First known as ‘Sonic & Knuckles RPG’ before it was officially announced, Sonic Adventure was a launch game for the Dreamcast, back in 1998/1999.
I received my console in April of 2001, along with Sonic and Toy Commander.
This was the first ‘next generation’ console I was to own, and the first series I had played before that made the jump from 2D to 3D.
In Sonic Adventure, you could control six characters with their own story.
- Big the Cat
- E-102 Gamma
The story to Sonic Adventure, is that an ancient monster has been awakened, and will only be able to destroy the world by collecting all of the 7 Chaos Emeralds and reaching its final form.
As soon as you have completed the game with each of the five characters, you gain access to the ‘?‘ Story.
This was the final ending of the game, where you faced Perfect Chaos in its final form, and you finally control Super Sonic, the sixth character.
Even though this and Mario 64 were roughly four years apart from their release, the fight with Perfect Chaos requires speed to beat him, and only speed.
You try to maintain this speed while collecting rings as they count down to zero. If they do, you lose a life, and have to restart the stage.

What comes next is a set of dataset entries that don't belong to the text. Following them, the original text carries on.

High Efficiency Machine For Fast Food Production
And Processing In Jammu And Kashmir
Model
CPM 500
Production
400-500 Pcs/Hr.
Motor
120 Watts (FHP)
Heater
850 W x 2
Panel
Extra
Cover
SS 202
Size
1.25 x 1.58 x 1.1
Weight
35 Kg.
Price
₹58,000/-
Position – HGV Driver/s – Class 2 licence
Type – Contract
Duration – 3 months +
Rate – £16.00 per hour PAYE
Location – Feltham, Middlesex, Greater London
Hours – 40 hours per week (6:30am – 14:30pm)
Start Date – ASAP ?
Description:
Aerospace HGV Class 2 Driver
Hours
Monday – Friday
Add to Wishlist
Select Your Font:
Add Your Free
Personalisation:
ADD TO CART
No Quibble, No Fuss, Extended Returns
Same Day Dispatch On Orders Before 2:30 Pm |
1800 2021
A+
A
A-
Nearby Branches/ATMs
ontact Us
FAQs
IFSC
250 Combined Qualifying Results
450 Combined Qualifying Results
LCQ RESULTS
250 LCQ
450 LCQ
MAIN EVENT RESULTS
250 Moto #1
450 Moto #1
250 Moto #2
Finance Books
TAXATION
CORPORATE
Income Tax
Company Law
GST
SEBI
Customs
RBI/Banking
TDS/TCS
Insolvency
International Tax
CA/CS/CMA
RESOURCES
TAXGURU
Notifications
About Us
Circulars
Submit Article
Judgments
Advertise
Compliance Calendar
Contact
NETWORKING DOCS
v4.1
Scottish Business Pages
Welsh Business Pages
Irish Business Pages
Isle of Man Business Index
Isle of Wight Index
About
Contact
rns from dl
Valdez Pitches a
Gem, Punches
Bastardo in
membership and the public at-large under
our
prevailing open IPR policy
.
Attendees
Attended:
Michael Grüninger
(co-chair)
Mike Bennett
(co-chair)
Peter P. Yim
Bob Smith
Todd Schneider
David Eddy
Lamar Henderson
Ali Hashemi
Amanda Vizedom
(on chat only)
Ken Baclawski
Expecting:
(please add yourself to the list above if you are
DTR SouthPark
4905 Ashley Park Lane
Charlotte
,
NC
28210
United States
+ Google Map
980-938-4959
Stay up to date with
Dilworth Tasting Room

You also need to dodge its projectiles, while also jumping past any debris to gain enough speed, to travel to its head and knock him out in ten hits.

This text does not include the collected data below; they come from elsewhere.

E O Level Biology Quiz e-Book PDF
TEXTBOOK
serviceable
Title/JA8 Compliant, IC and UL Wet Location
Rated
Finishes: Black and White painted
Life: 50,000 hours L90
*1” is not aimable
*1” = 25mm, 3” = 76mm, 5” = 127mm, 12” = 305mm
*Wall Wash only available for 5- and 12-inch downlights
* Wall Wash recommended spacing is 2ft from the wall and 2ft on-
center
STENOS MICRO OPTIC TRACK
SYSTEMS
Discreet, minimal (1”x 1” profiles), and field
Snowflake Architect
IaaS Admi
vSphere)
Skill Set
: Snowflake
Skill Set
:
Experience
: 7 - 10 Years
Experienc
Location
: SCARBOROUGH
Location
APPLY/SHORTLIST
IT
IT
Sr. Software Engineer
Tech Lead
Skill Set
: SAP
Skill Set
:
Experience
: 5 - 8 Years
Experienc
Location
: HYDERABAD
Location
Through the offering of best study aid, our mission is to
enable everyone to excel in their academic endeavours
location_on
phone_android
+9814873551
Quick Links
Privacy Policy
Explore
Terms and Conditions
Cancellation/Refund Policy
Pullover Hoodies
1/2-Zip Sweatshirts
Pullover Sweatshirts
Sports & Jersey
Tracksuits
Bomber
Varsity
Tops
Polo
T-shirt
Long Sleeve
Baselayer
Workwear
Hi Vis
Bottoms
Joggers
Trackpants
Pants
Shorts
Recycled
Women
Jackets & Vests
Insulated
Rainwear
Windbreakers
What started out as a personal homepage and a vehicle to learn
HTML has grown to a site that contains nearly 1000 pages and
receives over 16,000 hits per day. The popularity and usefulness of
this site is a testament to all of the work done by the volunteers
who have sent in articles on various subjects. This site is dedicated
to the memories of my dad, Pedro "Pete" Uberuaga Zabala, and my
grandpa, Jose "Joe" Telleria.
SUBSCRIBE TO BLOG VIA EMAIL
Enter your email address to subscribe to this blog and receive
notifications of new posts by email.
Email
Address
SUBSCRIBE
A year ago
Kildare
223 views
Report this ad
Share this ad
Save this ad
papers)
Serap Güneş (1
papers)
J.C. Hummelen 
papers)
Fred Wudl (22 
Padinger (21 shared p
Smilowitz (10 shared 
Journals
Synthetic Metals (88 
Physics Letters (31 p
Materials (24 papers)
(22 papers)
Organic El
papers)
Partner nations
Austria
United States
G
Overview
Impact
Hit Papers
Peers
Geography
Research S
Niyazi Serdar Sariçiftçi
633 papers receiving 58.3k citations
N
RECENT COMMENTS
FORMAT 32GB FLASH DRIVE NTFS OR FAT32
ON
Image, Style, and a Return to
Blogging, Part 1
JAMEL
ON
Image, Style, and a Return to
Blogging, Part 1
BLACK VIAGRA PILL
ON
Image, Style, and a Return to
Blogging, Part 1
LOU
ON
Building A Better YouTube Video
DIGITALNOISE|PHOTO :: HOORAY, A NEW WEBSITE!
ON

Whereas with Mario, it’s precision in trying to avoid Bowser’s fire, then to grab his tail, followed by throwing him into a bomb. Slower, but again more focused on accuracy.
Perfect Chaos is in two parts. The main theme plays as you race to the end of the stage to hit his head, then once you’ve done this, it’s the second part where it becomes intense.
Here, the music changes and suddenly you’re dodging tornados, multiple projectiles, and a laser from its mouth. If you get hit, you lose speed, and have to try and build it back up. Otherwise, he teleports to the other end of the stage, making you build up speed and to hit him again.
If you’re low on rings, you may as well restart the stage, as timing is everything here,
Eventually, after a few tries, I did it. The hundreds of projectiles slowed me down far too many times in the second part, but I’ve found if you stay to the right, you’re usually fine.
While this final boss is challenging and the music is still great, it doesn’t give much of an effect that Doomsday Zone gave in Sonic 3 & Knuckles. You were on a chase to catch the Master Emerald from Robotnik, dodging asteroids best you could, whereas here, it’s going from one end of the stage to the next, multiple times.
Also instead of previous games, Super Sonic was reduced to just one stage. No more collecting 50 rings and double jumping to transform. I was disappointed at this.
Sonic Generations made the level more interesting, as you had to jump on different platforms in a 2.5D form, but not as Super Sonic.
Overall, a decent boss for Sonic’s first 3D game, but not as interesting and epic as previous final bosses in the series.